🤖 AI Summary
To address the reproducibility challenges in training large language models (LLMs) for long-chain reasoning—stemming from insufficient transparency in data and methodology—this paper proposes an end-to-end training framework. First, it constructs a high-quality, small-scale chain-of-thought (CoT) supervised fine-tuning (SFT) dataset. Second, it introduces Gradient-Preserving Policy Optimization (GPPO), a novel policy gradient algorithm featuring gradient-preserving trajectory pruning that mitigates the exploration suppression and suboptimal-trajectory neglect inherent in conventional pruning strategies, thereby enhancing negative-sample learning efficiency and policy exploration. Third, it synergistically integrates SFT with GPPO-based reinforcement learning for stable and efficient training. Empirically, the method achieves state-of-the-art performance on mathematical and programming reasoning benchmarks: 90.5% and 83.2% accuracy on AIME 2024 and 2025, respectively, and 66.0% and 58.1% on LiveCodeBench V5 and V6.
📝 Abstract
We present Klear-Reasoner, a model with long reasoning capabilities that demonstrates careful deliberation during problem solving, achieving outstanding performance across multiple benchmarks. Although there are already many excellent works related to inference models in the current community, there are still many problems with reproducing high-performance inference models due to incomplete disclosure of training details. This report provides an in-depth analysis of the reasoning model, covering the entire post-training workflow from data preparation and long Chain-of-Thought supervised fine-tuning (long CoT SFT) to reinforcement learning (RL), along with detailed ablation studies for each experimental component. For SFT data, our experiments show that a small number of high-quality data sources are more effective than a large number of diverse data sources, and that difficult samples can achieve better results without accuracy filtering. In addition, we investigate two key issues with current clipping mechanisms in RL: Clipping suppresses critical exploration signals and ignores suboptimal trajectories.
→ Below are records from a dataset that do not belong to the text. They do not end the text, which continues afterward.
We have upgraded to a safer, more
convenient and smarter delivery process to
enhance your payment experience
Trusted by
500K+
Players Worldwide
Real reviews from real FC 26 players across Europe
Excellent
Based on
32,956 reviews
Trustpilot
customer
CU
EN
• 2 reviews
To address these challenges, we propose Gradient-Preserving clipping Policy Optimization (GPPO) that gently backpropagates gradients from clipped tokens. GPPO not only enhances the model's exploration capacity but also improves its efficiency in learning from negative samples. Klear-Reasoner exhibits exceptional reasoning abilities in mathematics and programming, scoring 90.5% on AIME 2024, 83.2% on AIME 2025, 66.0% on LiveCodeBench V5 and 58.1% on LiveCodeBench V6.